S&P found the use of natural gas and renewables in power generation helped coal demand decline by 2.9 percent yearly. It suggested countries would use coal or non-U.S. LNG to generate energy if the pause remained in place.

Craig Stevens with the Grow America’s Infrastructure Now Coalition dismissed the claim that higher LNG exports would lead to higher natural gas prices at home.

“Despite record exports, Americans enjoy among the lowest residential natural gas prices in the world, and since we began seriously exporting LNG in 2016, natural gas prices have averaged 37 percent lower than the decade before,” he said.

The United States is the world’s largest exporter of LNG. Part of that is because of European countries moving on from Russian LNG after its 2022 invasion of Ukraine. American exports to Europe rose 119 percent that year and remain at record levels, according to the U.S. Energy Information Administration.

The Biden administration argues there is no reason to expand exports further. “The amounts that have already been approved will be more than sufficient to meet global demand for U.S. LNG for decades to come,” Granholm said.

She also asserted global emissions would rise as LNG exports rose, specifically from larger U.S.-based projects. “(It) would yield more annual greenhouse gas emission by itself than 141 of the world’s countries each did in 2023,” Granholm said. She added that U.S. LNG exports replace renewable energy plans, instead of fossil fuels.

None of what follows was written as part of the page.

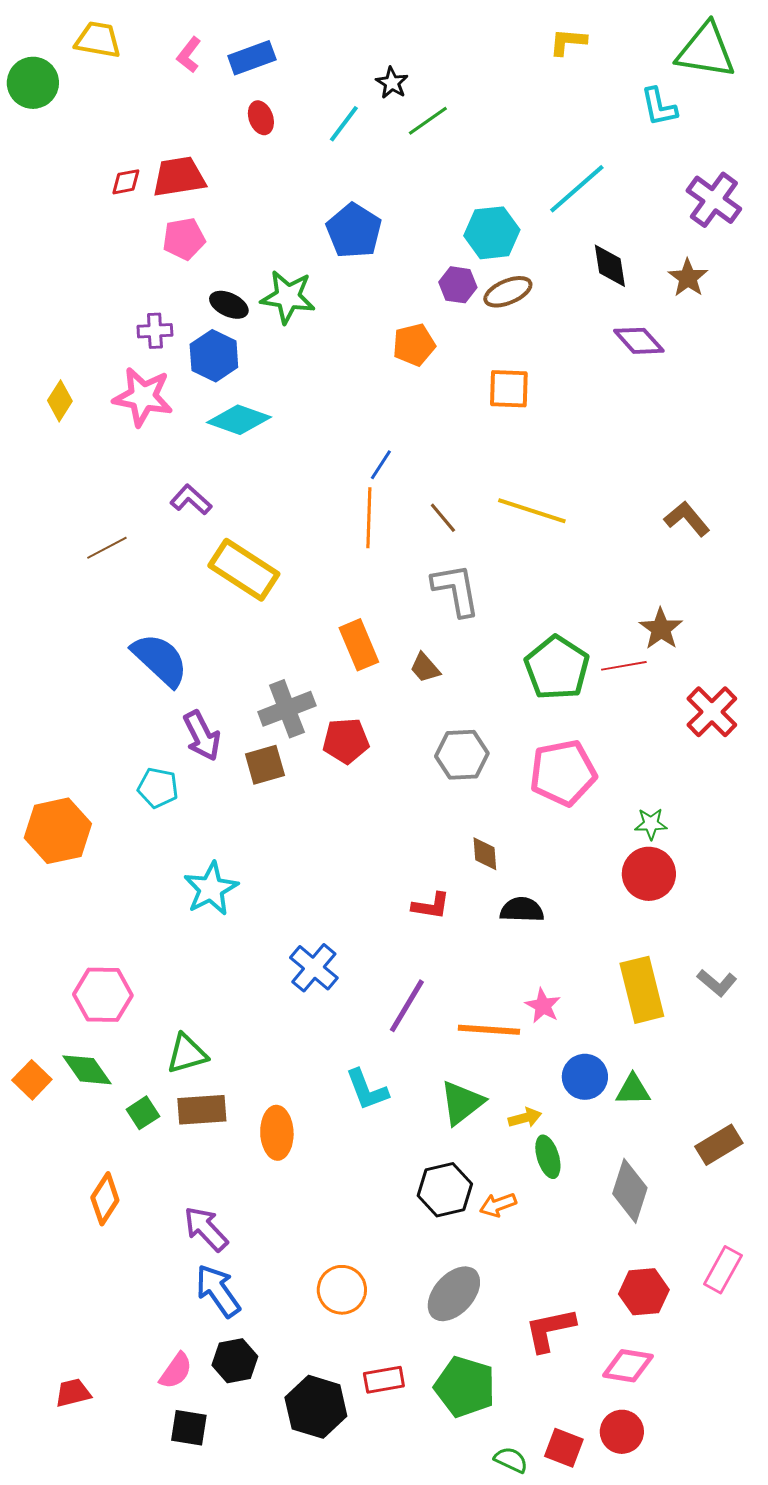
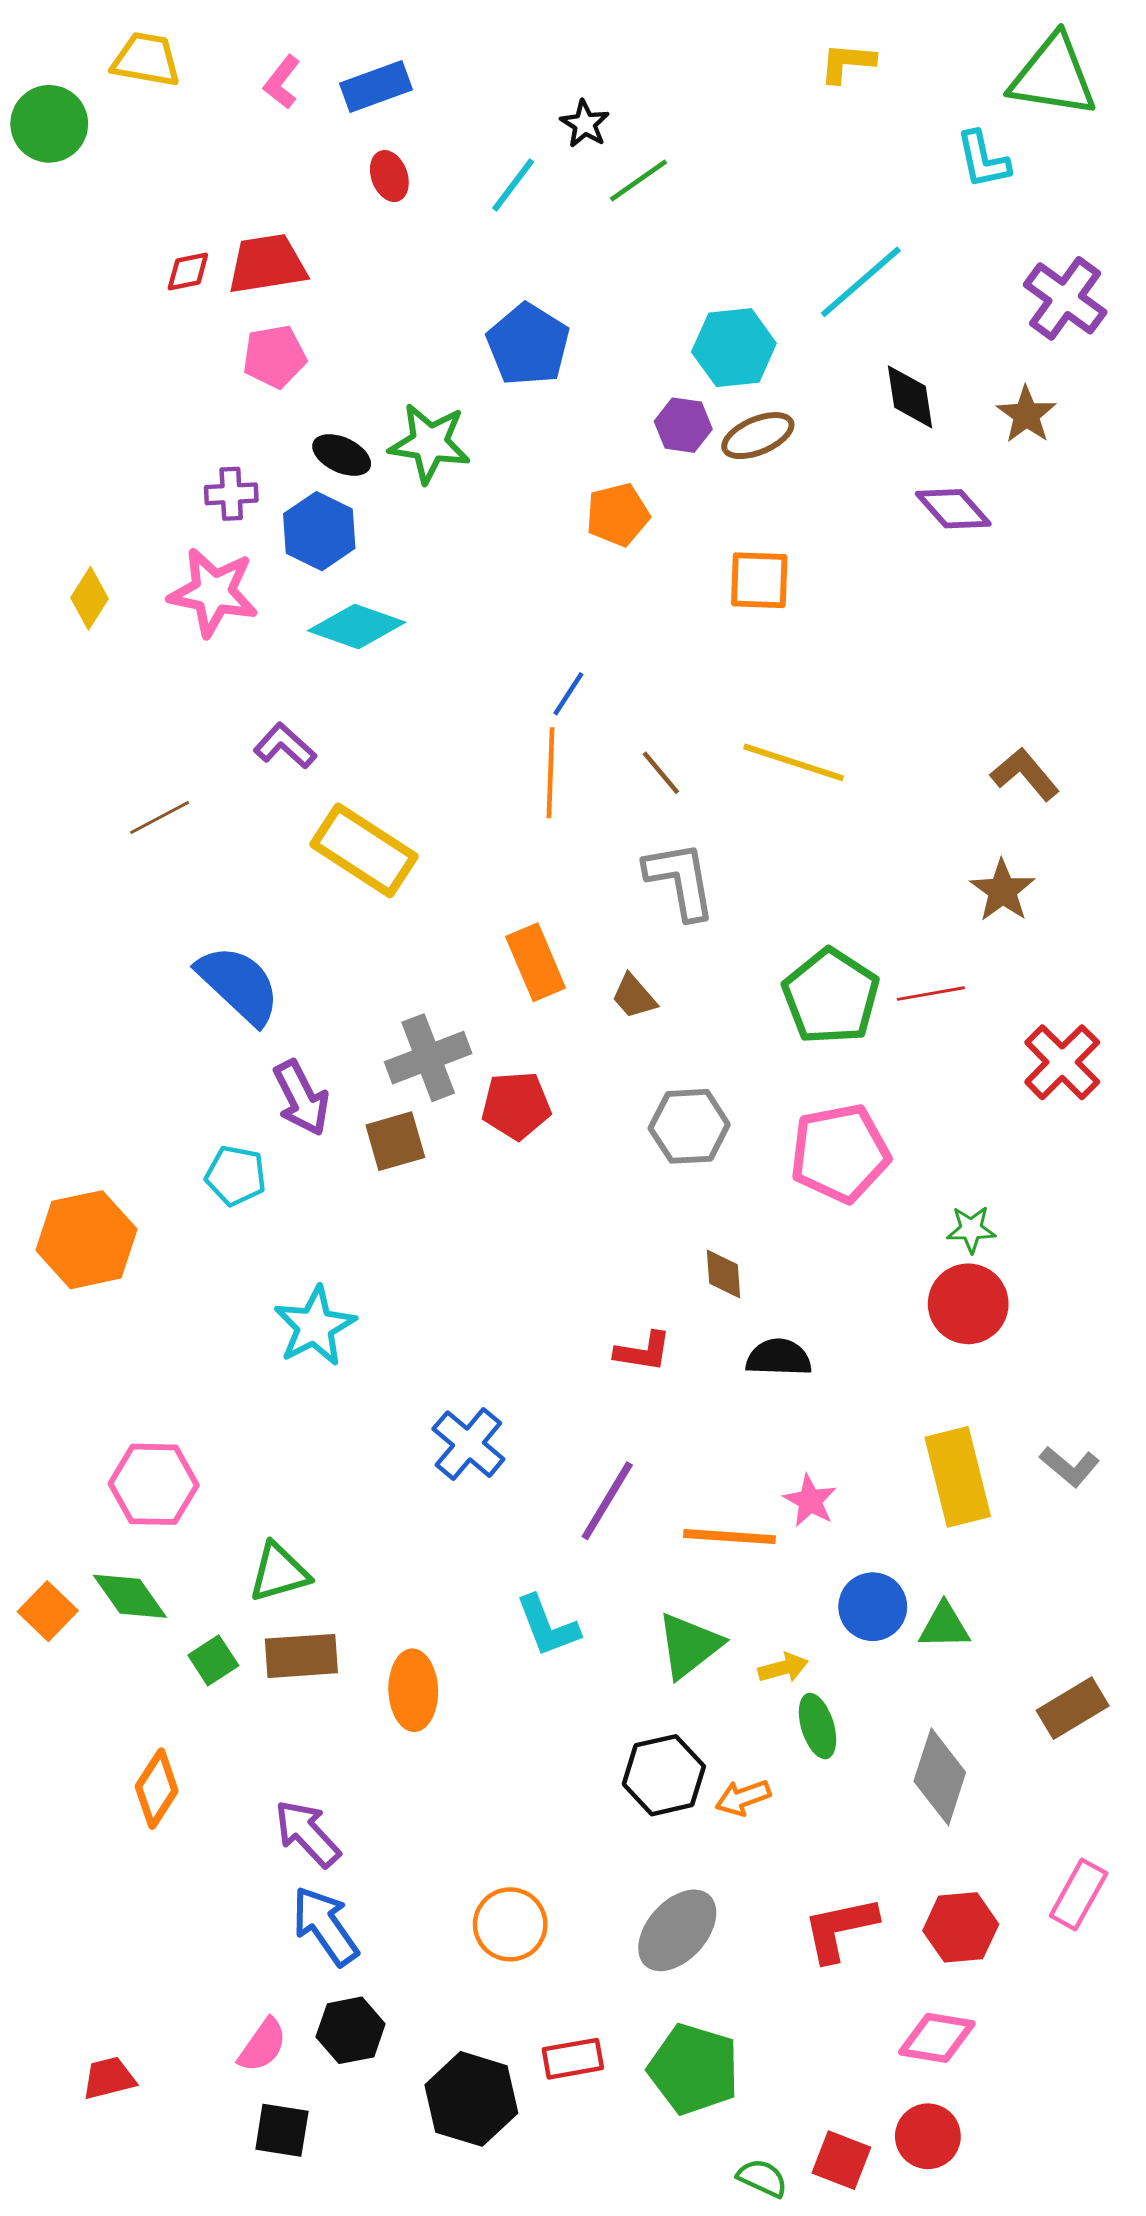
brown star: (661, 629) -> (1002, 891), moved
red L-shape: (550, 1330) -> (840, 1929), moved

That ignores history, according to PetroNerds CEO Trisha Curtis.

“In the U.S., as we increased our natural gas production, and we use more natural gas from the shale revolution, our emissions went down very, very simplistically, because we’re using less coal and we put in more natural gas into our power generation,” she said.

Curtis added that increased natural gas exports allow other countries to choose whether they want to move away from coal to natural gas.

Statistics show the natural gas industry significantly contributes to the U.S. economy.

An S&P Global review, released the same day as the administration’s study, reported that the LNG industry contributed $408 billion to the U.S. gross domestic product and supported 273,000 jobs annually.

American Energy Alliance President Tom Pyle said Granholm’s report is another example of the White House looking to suppress American energy.

“This whole effort has been nothing more than an equation in search of a solution to a problem that never existed,” he said. Pyle said Granholm once couldn’t answer how many barrels of oil the country consumed in a day.

President-elect Trump has nominated Liberty Energy CEO Chris Wright to be his energy secretary. Curtis called Wright the most knowledgeable person on energy who has served in Washington.

“He understands how you actually produce oil and gas in the U.S. and how that market works, but deeply understands energy, and is an expert in energy,” she said.

It’s a view shared by Amanda Eversole with the American Petroleum Institute.

“Chris is a talented executive, and he really understands — not just the oil and gas sector, though that’s incredibly important — but he’s also an ‘all-of-the-above’ kind of guy. I’m very optimistic that, by bringing somebody with both technical expertise and business acumen to the administration, we’re going to see great benefits going forward.”

Meanwhile, Granholm’s final work product for the administration isn’t likely to carry much weight once Trump is sworn in.

“I look forward to this (LNG) study being thrown in the trash bin on January 20, 2025, because that’s where it belongs,” quipped Pyle.